Electrode : J_{s} = - σ_{s} \nabla ϕ_{s} with \nabla J_{s} = Q_{s}

Electrolyte : J_{l} = - σ_{l} \nabla ϕ_{l} with \nabla J_{l} = Q_{l}

Electrode - Electrolyte Interface : ϕ_{s} - ϕ_{l} = E_{e q}

In the above equations, J represents the current density vector (A/m²), which is dependent on σ, the conductivity (S/m), and φ, the electric potential (V). In these equations, the index s denotes the electrode domains, while the l subscript denotes the electrolyte domain. E_eq represents the potential difference at the electrode–electrolyte interface. Figure 3A shows a 2D schematic of the geometric model simulated in COMSOL with each domain’s applied boundary conditions.

Figure 3.

(A) Schematic of geometry for finite element analysis with applied boundary conditions for the CE1.225 configuration. (B) Contour plot demonstrating isopotential surfaces within the electrolyte. (C) Potential distribution at the RE across all configurations. (D) Surface plot showing the distribution of current density and arrow plot representing electric field distribution and direction. (E,F) Line plots demonstrating the current density distribution along the dashed lines shown in (A). The dashed line color in (A) corresponds to the graph insert label color in (E,F) indicating the direction.

The electrolyte potential is determined through evaluating eq 2 and plotting φ_l at each point within the electrolyte. A contour plot of the electrolyte potential can be visualized in Figure 3B for the iteration CE1.225. Electrolyte potential plots for the eight remaining iterations can be found in Supplementary Figure S2 . To properly measure half-cell impedance changes between the WE and RE, the RE should lie on a surface with little variation in the electrolyte potential.¹² To find the potential distribution at the RE surface, the minimum RE surface potential was subtracted from the maximum RE surface potential. Figure 3C demonstrates that by offsetting the CE by 225° with respect to the WE, the potential distribution at the RE surface is greatly reduced. This reduction in potential distribution is likely attributed to isolating the distribution of currents from the RE.

The simulated current density within the electrolyte, J_l, is also evaluated using eq 2 and is shown in Figure 3D . Current density plots of the remaining eight iterations can be found in Supplementary Figure S3 . The surface plot indicates the maximal current density that is observed at the WE surface, implying that the output current responses measured in both EIS and CV are from phenomena observed at the WE. The arrow plot in Figure 3D indicates the direction of current flow through the electric displacement field. Negligible current flows at the RE, ensuring that it maintains a constant potential throughout the experiment. Line plots in Figure 3E,F further indicate that the current density is concentrated near the WE and CE. Additionally, the current density surface plot shows a maximum, uniform current density at the WE and a near-zero current density at the RE, ensuring that the RE is effective at separating the cell potential.

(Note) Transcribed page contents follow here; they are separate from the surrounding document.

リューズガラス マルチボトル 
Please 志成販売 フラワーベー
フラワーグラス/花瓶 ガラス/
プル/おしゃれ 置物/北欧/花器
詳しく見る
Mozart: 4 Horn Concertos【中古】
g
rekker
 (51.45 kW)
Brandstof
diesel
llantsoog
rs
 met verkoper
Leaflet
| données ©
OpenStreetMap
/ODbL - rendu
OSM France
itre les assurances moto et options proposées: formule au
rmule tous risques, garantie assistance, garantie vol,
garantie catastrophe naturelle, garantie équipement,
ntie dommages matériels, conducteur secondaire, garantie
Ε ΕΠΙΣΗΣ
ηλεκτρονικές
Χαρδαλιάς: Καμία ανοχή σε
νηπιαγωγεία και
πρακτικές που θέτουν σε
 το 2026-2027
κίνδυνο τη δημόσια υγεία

The COMSOL simulations were used to downselect which sensor iterations placed the RE on an isopotential surface and produced a large, uniform current density at the WE. Placing the RE in an area with a uniform potential distribution reduces error when reporting the half-cell potential.^4,11,15 For the CEX.225 iterations, the equipotential surfaces are widely spaced, resulting in a smaller distribution of potentials sampled at the RE. The widely spaced equipotential surfaces also indicate a uniform current density at the RE. The small, uniform current density prevents currents from entering the RE and causing a potential drift.

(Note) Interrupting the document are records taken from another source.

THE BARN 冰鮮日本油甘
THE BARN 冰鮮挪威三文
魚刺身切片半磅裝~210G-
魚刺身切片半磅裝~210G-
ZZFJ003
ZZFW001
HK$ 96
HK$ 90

The current density at the WE shows a uniform distribution for every CEX.225 iteration, ensuring that the electrode polarization is consistent across the entire electrode surface. Furthermore, the maximum current density occurs at the WE surface. The large WE current density indicates that the output current responses measured in EIS are a result of reactions occurring at the WE, and that the measurement of the half-cell potential is between the WE and RE, with little to no interference from the CE. These results suggest that placing the CE at 225° with respect to the WE, when compared with the other investigated iterations, will exhibit the best electrochemical properties during biosensing applications. Placing the CE at this angle demonstrates a uniform current density at the WE and RE surfaces. Furthermore, both the potential distribution and current density observed at the RE are minimum, and the current density at the WE is maximum at 225°. Thus, it is expected that placing the CE at 225° with respect to the WE will reduce distortions in measured impedance spectra.

OCP Results

After ~2000 s, the OCP values reached a steady-state potential for all sensor iterations ( Suppl. Fig. S1 ). Only small variations among the steady-state OCP values existed because the electrodes were neither corroding nor oxidizing throughout the measurement. The corrosion potential of an electrode is dependent on both the metal and the electrolyte.¹⁶ Because both the WE and RE are composed of gold, the corrosion performances of these two electrodes are identical. This results in very small deviations in steady-state values, within 15 mV. The steady-state OCP values were estimated at 2.35 mV for CE1.225, –11.7 mV for CE2.225, and 9.83 mV for CE3.225, as shown in Figure 1D . These measurements signify that the electrodes for each iteration are stable in the presence of the PBS buffer.

CV Results

CV was used to study both sensor stability and faradaic charge transfer kinetics using a ferricyanide redox probe. When the potential is scanned, the ferricyanide molecule participates in a reversible, single-electron redox reaction. The kinetics of this reaction are seen in the cyclic voltammograms in Figure 4 . During the forward scan, oxidation of the ferricyanide resulted in the formation of a cathodic peak current, while the reverse scan reduced the probe, leading to an anodic peak. It can be seen in Figure 4A that the cathodic peak is absent in the first cycle because the ferricyanide molecule must first be reduced to ferrocyanide. In the subsequent two cycles, only minimal differences in the response can be observed, indicating that the system has reached steady state. In CV, the reaction rate, and by extension the current output, is proportional to the WE surface area.¹⁷ Meanwhile, reactions at the CE are less important in determining the current response if the CE conducts current well throughout the experiment. Because the WE surface area was maintained across all iterations, it was expected that the response does not vary significantly.

Figure 4.

Cyclic voltammogram demonstrating electrode stability in the presence of K₃[Fe(CN)₆] for the CE1.235 configuration (A) across three cycles for the CE1.225 iteration and (B) across the CEX.225 iterations.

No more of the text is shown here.